Design and analyze a card signup A/B test
Company: Capital One
Role: Data Scientist
Category: Analytics & Experimentation
Difficulty: hard
Interview Round: Technical Screen
A bank is launching a co-branded gym credit card. You can show a 3‑month free gym membership offer on the application landing page (Variant B) vs no offer (Control A). Traffic ≈ 200,000 sessions/day; baseline apply→approval rate = 8%; average initial credit line = $1,000; 90‑day charge‑off rate = 1.2% with 60% loss severity; average 90‑day revenue per approved account (interest + interchange) = $120; acquisition bonus and onboarding costs per approved = $40. Risk requires: predicted default probability (PD) of approved pool must not increase by >10% relative to control. You will run a 14‑day 50/50 test.

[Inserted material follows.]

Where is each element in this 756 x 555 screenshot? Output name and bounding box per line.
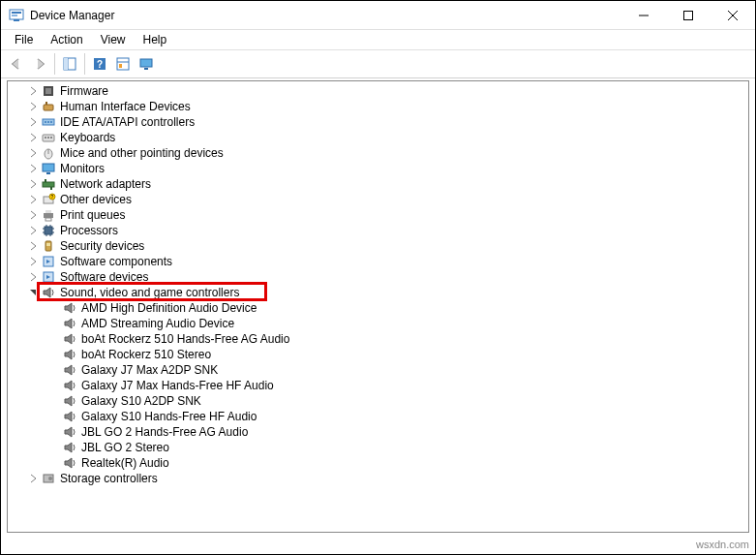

Design and analyze this experiment: 1) Define a single primary metric as risk‑adjusted profit per visitor (RAPV) and write its exact formula from the inputs above; specify at least two guardrail metrics (with thresholds) for risk/fraud/compliance. 2) Convert the 5% relative lift hypothesis on approval rate into an expected lift on RAPV; state assumptions needed to avoid Simpson’s paradox across traffic sources and day‑of‑week. 3) Compute or set up the required sample size per variant for 80% power at α=0.05 to detect the expected RAPV lift; justify variance estimation (delta method vs bootstrap) and whether you’ll use CUPED or pre‑period covariates. 4) Specify randomization unit and identity resolution to prevent contamination (cookies, logged‑in IDs, device graph) and how you’ll treat repeat applicants, bots, and duplicate identities. 5) Detail your sequential testing plan (e.g., group‑sequential or alpha spending) to allow interim safety stops without inflating Type I error; define exact stop/go/ramp criteria. 6) Show how you will monitor risk mix shift (e.g., PD by score bands) and enforce the 10% PD guardrail while avoiding conditioning on post‑treatment variables; propose a stratified analysis and a heterogeneity readout by acquisition channel and geography. 7) Outline data quality checks (event schema, missingness, timeouts), instrumentation events, and backfill/late arrival handling. 8) If Variant B increases approvals by 6% but raises PD by 9% and reduces average credit line by 5%, decide whether to ship, using a 12‑month NPV sensitivity (state discount rate and churn assumptions). 9) List two follow‑on experiments to isolate mechanism (e.g., offer placement vs wording), and one off‑policy evaluation you’d run using historical scores.
Quick Answer: This question evaluates a data scientist's competency in A/B test design, causal inference, statistical power and sample-size calculation, risk-adjusted profit metrics, sequential testing, identity resolution, and monitoring for credit and fraud impacts.